Jeanann Verlee

Jeanann Verlee

Photo by A. Pavhk

Bio

Jeanann Verlee is the author of two books, Said the Manic to the Muse (Write Bloody Publishing, 2015) and Racing Hummingbirds (2010), which was awarded a silver medal in the Independent Publisher Book Awards. Her third collection, prey, will be published by Black Lawrence Press in 2018. She is a recipient of the Third Coast Poetry Prize and the Sandy Crimmins National Prize for Poetry, and her work appears in Adroit, The Journal, Rattle, and Yemassee, among others. Verlee has served as poetry editor for various publications, including Union Station Magazine and Winter Tangerine Review: Fragments of Persephone, in addition to editing a number of individual collections. For seven years, she was director of the Urbana Poetry Slam reading series at Bowery Poetry Club in New York City. Verlee collects tattoos and kisses Rottweilers. She believes in you. Find her at jeanannverlee.com.

Author's Statement

To be awarded an NEA fellowship is staggering. I am currently finalizing my third poetry manuscript, which focuses on trauma and survival of emotional and sexual predation, while simultaneously continuing my work writing toward mental health issues. That my poetry has been deemed impactful and promising enough to support is unbelievably affirming. Daunting, however, is the expectation this award poses: to continue evolving.

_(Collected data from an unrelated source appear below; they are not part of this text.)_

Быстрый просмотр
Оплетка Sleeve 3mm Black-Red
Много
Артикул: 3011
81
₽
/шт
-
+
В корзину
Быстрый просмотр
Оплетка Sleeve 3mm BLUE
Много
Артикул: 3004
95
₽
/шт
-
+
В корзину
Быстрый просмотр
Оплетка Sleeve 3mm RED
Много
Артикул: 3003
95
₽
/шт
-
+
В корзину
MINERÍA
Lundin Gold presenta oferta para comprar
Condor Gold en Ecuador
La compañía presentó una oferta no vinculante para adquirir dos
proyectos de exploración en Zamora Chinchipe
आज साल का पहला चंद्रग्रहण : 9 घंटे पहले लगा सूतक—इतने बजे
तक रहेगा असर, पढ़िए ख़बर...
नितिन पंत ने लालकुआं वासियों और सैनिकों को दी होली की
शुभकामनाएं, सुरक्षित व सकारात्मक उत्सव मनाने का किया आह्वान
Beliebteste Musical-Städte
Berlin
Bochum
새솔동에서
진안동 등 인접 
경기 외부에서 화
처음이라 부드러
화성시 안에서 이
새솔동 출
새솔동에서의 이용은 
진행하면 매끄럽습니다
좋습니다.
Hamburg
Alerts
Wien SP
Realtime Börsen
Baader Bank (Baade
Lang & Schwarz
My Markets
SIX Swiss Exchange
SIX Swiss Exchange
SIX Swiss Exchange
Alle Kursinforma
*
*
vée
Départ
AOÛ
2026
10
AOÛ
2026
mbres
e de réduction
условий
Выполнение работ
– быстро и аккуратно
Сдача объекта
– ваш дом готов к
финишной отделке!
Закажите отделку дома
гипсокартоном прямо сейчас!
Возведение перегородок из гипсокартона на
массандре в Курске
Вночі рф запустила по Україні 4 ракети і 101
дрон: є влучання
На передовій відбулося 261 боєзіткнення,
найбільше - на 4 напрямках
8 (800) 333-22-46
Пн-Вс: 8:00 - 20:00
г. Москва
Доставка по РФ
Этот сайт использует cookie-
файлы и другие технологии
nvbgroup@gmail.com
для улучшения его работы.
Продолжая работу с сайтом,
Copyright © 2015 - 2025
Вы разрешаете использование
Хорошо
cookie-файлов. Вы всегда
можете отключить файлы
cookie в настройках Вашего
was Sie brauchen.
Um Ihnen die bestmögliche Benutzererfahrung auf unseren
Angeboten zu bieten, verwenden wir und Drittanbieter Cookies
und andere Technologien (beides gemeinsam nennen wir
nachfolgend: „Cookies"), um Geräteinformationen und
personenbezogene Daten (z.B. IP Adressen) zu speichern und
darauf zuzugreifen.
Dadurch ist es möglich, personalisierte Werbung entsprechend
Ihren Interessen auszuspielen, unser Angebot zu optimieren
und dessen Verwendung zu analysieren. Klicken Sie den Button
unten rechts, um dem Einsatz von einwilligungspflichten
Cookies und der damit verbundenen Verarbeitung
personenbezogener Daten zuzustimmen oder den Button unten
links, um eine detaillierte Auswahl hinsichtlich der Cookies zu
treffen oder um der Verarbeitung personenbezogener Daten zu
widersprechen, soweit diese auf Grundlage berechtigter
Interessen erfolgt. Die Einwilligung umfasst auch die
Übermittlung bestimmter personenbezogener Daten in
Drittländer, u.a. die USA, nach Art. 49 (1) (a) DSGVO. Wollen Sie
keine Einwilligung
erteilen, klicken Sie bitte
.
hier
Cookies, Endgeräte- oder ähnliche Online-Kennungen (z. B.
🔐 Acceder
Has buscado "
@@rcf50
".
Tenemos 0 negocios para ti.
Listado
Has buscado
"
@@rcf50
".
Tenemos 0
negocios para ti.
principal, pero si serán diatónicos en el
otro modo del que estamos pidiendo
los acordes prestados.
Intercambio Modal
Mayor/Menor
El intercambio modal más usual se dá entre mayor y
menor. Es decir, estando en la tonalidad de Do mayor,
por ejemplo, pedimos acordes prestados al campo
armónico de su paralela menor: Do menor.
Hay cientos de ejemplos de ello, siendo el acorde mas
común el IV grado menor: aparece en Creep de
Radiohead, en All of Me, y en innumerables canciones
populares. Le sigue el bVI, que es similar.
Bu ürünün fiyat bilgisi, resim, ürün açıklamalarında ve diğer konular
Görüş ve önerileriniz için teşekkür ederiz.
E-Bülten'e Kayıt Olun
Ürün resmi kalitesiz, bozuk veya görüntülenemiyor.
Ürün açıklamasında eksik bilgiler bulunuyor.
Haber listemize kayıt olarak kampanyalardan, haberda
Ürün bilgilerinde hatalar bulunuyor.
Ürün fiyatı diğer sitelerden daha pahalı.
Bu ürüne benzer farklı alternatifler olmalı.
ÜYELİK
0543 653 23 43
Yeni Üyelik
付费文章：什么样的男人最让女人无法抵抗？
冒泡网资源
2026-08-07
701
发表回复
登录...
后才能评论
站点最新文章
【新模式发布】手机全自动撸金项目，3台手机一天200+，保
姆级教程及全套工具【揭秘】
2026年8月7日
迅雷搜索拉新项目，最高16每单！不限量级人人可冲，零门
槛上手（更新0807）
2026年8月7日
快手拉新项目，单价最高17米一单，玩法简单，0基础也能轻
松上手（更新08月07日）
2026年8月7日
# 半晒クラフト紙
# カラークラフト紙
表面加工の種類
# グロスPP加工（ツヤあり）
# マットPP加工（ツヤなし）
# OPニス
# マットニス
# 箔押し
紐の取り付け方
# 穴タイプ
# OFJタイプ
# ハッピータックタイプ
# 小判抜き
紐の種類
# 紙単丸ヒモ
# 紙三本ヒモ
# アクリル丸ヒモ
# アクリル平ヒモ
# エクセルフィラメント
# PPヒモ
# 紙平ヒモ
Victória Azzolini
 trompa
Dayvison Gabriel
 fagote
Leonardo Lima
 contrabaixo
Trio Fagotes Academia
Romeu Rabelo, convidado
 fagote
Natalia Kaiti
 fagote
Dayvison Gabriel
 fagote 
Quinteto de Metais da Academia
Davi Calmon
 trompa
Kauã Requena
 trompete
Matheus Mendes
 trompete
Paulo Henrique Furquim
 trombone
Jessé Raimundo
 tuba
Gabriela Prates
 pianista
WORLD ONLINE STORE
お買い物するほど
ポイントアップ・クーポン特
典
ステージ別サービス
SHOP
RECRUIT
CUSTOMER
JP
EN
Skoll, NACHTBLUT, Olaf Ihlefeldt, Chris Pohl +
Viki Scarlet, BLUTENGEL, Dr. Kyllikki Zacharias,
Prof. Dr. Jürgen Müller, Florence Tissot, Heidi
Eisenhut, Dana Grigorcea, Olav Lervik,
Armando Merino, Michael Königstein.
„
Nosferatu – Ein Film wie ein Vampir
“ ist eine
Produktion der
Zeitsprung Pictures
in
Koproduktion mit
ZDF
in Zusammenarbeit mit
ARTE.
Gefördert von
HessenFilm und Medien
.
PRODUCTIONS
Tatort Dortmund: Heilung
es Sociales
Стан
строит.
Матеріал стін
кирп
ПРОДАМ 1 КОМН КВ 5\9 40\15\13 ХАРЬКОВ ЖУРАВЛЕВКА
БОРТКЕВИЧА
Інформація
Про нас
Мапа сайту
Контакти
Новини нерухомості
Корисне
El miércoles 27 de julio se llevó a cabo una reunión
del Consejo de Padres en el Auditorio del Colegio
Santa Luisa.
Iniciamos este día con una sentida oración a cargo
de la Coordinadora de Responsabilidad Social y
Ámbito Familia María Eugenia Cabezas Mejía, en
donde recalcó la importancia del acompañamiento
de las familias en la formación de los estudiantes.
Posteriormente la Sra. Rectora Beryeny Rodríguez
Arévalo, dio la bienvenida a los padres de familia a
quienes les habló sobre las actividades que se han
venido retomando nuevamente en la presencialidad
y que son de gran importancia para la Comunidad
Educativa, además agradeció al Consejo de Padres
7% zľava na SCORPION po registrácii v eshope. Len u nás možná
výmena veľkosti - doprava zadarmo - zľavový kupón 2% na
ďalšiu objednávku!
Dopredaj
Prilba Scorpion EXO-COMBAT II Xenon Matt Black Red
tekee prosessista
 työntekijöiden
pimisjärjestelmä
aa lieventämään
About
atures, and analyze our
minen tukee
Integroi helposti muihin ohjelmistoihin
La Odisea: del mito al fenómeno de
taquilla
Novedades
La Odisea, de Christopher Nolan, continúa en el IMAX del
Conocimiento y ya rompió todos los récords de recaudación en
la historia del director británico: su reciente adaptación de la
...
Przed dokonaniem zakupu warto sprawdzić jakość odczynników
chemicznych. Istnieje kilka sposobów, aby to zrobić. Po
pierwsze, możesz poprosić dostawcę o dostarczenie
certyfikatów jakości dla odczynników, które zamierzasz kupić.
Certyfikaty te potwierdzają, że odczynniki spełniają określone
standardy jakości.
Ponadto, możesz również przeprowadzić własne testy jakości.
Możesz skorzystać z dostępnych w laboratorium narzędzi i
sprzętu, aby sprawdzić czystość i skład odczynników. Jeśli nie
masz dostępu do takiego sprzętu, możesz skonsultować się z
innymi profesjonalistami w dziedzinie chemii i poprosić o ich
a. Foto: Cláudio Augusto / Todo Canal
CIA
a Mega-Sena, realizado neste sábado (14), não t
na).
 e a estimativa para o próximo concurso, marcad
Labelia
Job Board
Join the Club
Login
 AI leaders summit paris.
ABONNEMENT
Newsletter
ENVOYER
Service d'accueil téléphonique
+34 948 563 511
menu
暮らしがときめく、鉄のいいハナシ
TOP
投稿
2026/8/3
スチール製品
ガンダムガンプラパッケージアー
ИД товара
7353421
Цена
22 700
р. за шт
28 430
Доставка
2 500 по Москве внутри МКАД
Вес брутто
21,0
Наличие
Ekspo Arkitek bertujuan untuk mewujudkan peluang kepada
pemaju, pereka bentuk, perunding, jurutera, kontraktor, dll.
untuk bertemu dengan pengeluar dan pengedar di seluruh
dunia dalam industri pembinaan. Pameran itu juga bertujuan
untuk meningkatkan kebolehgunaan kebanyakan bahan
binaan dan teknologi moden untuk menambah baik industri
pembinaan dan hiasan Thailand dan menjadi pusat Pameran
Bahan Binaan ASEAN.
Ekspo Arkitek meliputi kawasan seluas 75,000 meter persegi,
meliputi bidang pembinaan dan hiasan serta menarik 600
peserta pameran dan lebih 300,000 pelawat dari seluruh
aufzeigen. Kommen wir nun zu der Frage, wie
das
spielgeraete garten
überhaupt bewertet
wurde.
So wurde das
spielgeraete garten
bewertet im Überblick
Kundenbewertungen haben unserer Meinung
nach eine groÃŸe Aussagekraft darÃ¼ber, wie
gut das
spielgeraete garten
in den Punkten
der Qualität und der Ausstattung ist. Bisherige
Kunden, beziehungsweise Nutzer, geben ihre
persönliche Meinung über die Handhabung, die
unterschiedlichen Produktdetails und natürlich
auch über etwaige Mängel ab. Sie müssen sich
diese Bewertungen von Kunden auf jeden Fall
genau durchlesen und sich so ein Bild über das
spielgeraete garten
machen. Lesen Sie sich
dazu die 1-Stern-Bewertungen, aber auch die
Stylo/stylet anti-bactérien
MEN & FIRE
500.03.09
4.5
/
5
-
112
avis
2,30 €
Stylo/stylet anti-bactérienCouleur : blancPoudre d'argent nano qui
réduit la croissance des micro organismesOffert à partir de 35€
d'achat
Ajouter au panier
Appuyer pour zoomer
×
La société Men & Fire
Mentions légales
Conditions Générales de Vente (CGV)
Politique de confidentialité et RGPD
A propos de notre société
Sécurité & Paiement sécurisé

When I spoke to my father about this honor, he reminisced about how, as a young child, I would share elaborate stories I had contrived (often wearing pieced-together costumes). He posited that I’ve been working toward this my entire life. I consider the many shelves of notebooks I’ve filled since; the decade I stopped writing and the lies I told myself to allay my shame; the communities across the US, namely within New York City, who welcomed me when I resurrected my pursuit of poetry; the partners who preferred me silent; the partners who sought to share credit for my work; the peers who consider me undeserving; the miles of rejections; all the times I refused to stay fallen. Each is a milestone. And now? I keep working.

Financially—as one who has lived paycheck-to-paycheck throughout her working life, who grew up knowing the strain on a family wavering between working class and poverty, familiar with words like “foreclosure,” “pawn,” and “hand-me-down” at an early age—I am utterly overwhelmed by this grant. This will allow me to address both healthcare and practical needs that have long gone neglected, and to facilitate my career through travel, research, editing, and above all—by offering relief from constant financial anxiety—an unburdened mental space for writing. My gratitude to the NEA panel is immeasurable.

"Meditation on a Poem about Glass Embedded in the Scalp after a Car Accident"

“You live through all of it, the impact,
The moment absorbed in the body”

         —Luke Bauerlein

The poet writes about shards,
      how his body kept them, skin

grew over and eventually released
      the bits back into the world, something

foreign and useless, and I am
      familiar with the effect, having

picked the itchy glass of a Nissan
      from my own elbow as a child,

a full year after the Lincoln sped head-on
      into our lane, and it isn’t very

different, or different at all,
      from how I wake at 3:06 a.m.

every day though it’s been
      over three years and his shadow

still rides the length of my body
      as if it now belongs to me, how

my skin took in and grew over
      his violence and now spits it back

out in small fragments each time
      a man stands too close on the subway.